**TASK DESCRIPTION:** Locate each line below that includes "Thailand" and reproduce it.

◆ ◆ ◆

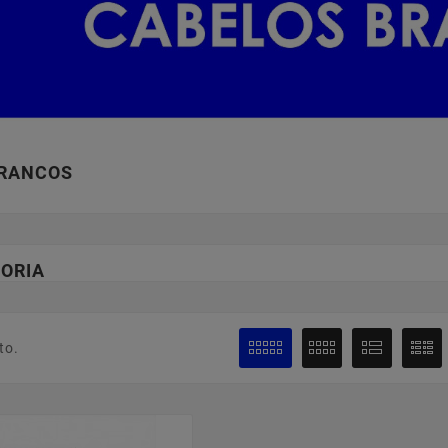
BRANCOS
ORIA
to.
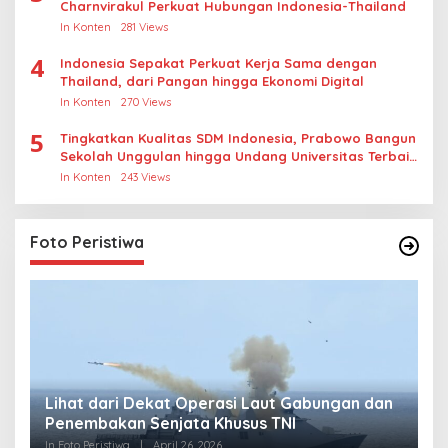
Charnvirakul Perkuat Hubungan Indonesia-Thailand
In Konten
281 Views
4
Indonesia Sepakat Perkuat Kerja Sama dengan
Thailand, dari Pangan hingga Ekonomi Digital
In Konten
270 Views
5
Tingkatkan Kualitas SDM Indonesia, Prabowo Bangun
Sekolah Unggulan hingga Undang Universitas Terbaik
Dunia
In Konten
243 Views
Foto Peristiwa
Lihat dari Dekat Operasi Laut Gabungan dan
L
Penembakan Senjata Khusus TNI
M
R
In Foto Peristiwa
|
April 26, 2026
In 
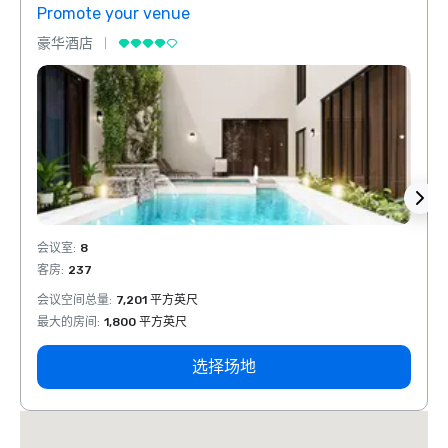
Promote your venue
Prom
豪华酒店
豪华
会议室
:
8
会议室
客房
:
237
客房
:
会议空间总量
:
7,201 平方英尺
会议空
最大的房间
:
1,800 平方英尺
最大的
选择场地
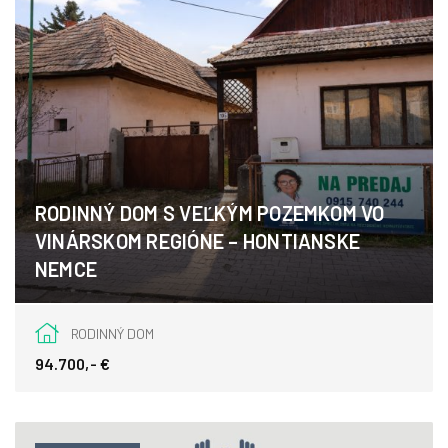
RODINNÝ DOM S VEĽKÝM POZEMKOM VO
VINÁRSKOM REGIÓNE – HONTIANSKE
NEMCE
Hontianske Nemce 105, Hontianske Nemce
RODINNÝ DOM
94.700,- €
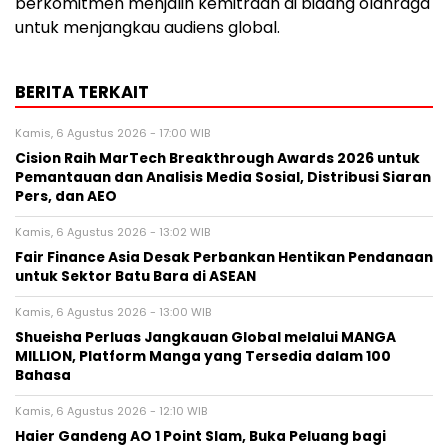
berkomitmen menjalin kemitraan di bidang olahraga
untuk menjangkau audiens global.
BERITA TERKAIT
Kamis, 6 Agustus 2026 - 17:00 WIB
Cision Raih MarTech Breakthrough Awards 2026 untuk
Pemantauan dan Analisis Media Sosial, Distribusi Siaran
Pers, dan AEO
Kamis, 6 Agustus 2026 - 13:02 WIB
Fair Finance Asia Desak Perbankan Hentikan Pendanaan
untuk Sektor Batu Bara di ASEAN
Kamis, 6 Agustus 2026 - 13:00 WIB
Shueisha Perluas Jangkauan Global melalui MANGA
MILLION, Platform Manga yang Tersedia dalam 100
Bahasa
Kamis, 6 Agustus 2026 - 12:10 WIB
Haier Gandeng AO 1 Point Slam, Buka Peluang bagi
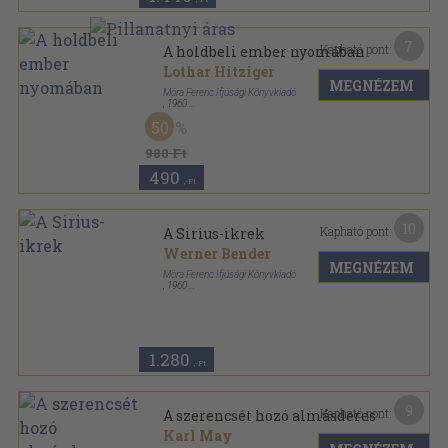
7
Kapható pont:
A holdbeli ember nyomában
Lothar Hitziger
MEGNÉZEM
Móra Ferenc Ifjúsági Könyvkiadó
,
1960
Félvászon
,
167
oldal
50
Búvár könyvek sorozat
980 Ft
490
,-Ft
10
Kapható pont:
A Sirius-ikrek
Werner Bender
MEGNÉZEM
Móra Ferenc Ifjúsági Könyvkiadó
,
1960
Tűzött kötés
,
202
oldal
Ifjúsági kiskönyvtár sorozat
1.280
,-Ft
9
Kapható pont:
A szerencsét hozó almásderes
Karl May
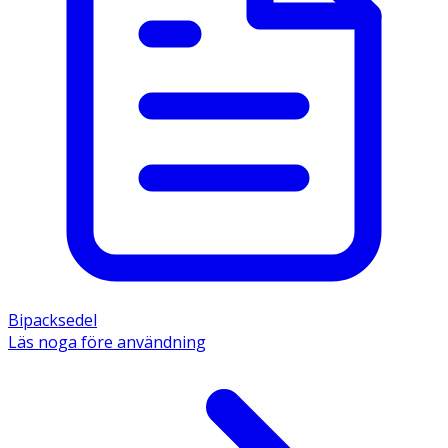
Bipacksedel
Läs noga före användning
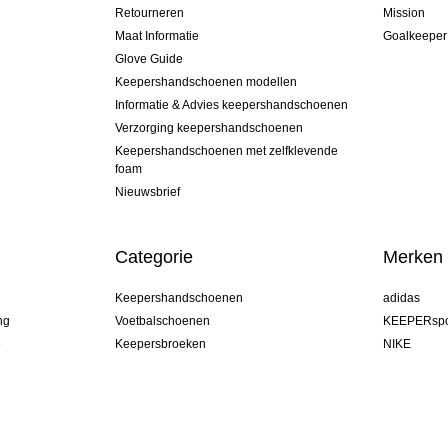
Retourneren
Mission
Maat Informatie
Goalkeeper
Glove Guide
Keepershandschoenen modellen
Informatie & Advies keepershandschoenen
Verzorging keepershandschoenen
Keepershandschoenen met zelfklevende
foam
Nieuwsbrief
Categorie
Merken
Keepershandschoenen
adidas
ng
Voetbalschoenen
KEEPERspo
e
Keepersbroeken
NIKE
Keepershirts
Puma
Keeper Onderkleding Broek
REUSCH
Sells Goal
uhlsport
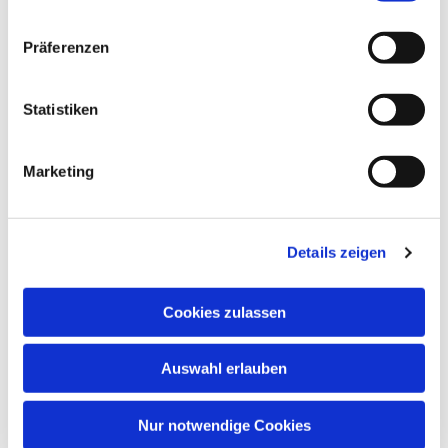
Gemeindesaal, Ivensring 9, 24149 Kiel
Präferenzen
Heino Pietschmann
Statistiken
Marketing
Details zeigen
Cookies zulassen
Auswahl erlauben
Nur notwendige Cookies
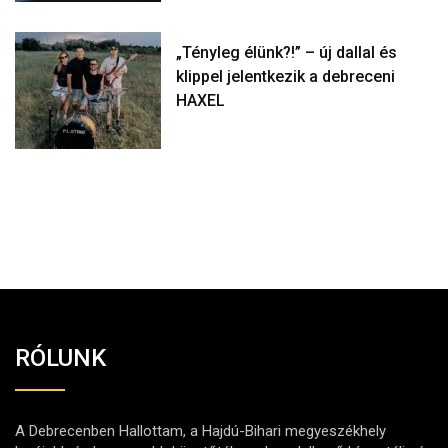
„Tényleg élünk?!” – új dallal és
klippel jelentkezik a debreceni
HAXEL
RÓLUNK
A Debrecenben Hallottam, a Hajdú-Bihari megyeszékhely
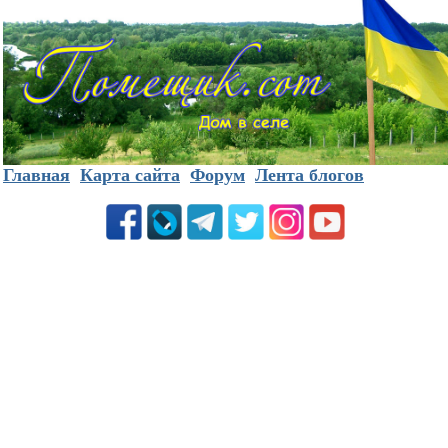
Главная
Карта сайта
Форум
Лента блогов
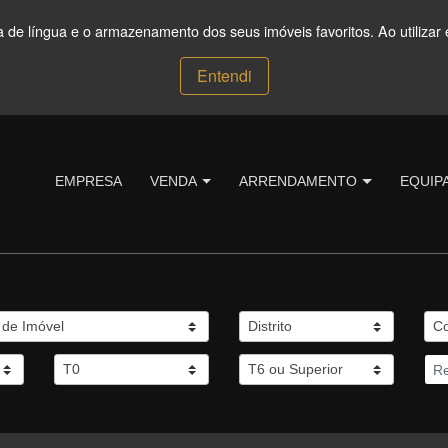
ça de língua e o armazenamento dos seus imóveis favoritos. Ao utilizar 
Entendi
EMPRESA
VENDA
ARRENDAMENTO
EQUIP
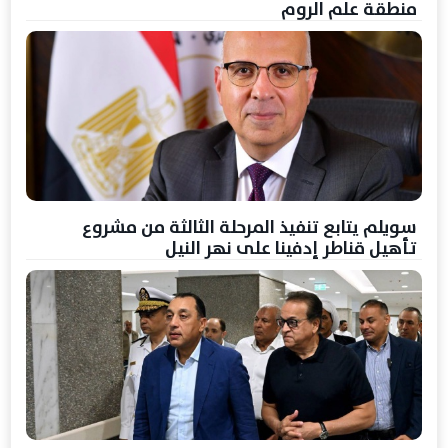
منطقة علم الروم
سويلم يتابع تنفيذ المرحلة الثالثة من مشروع
تأهيل قناطر إدفينا على نهر النيل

◆ ◆ ◆

**RESPONSE:**
Charnvirakul Perkuat Hubungan Indonesia-Thailand
Thailand, dari Pangan hingga Ekonomi Digital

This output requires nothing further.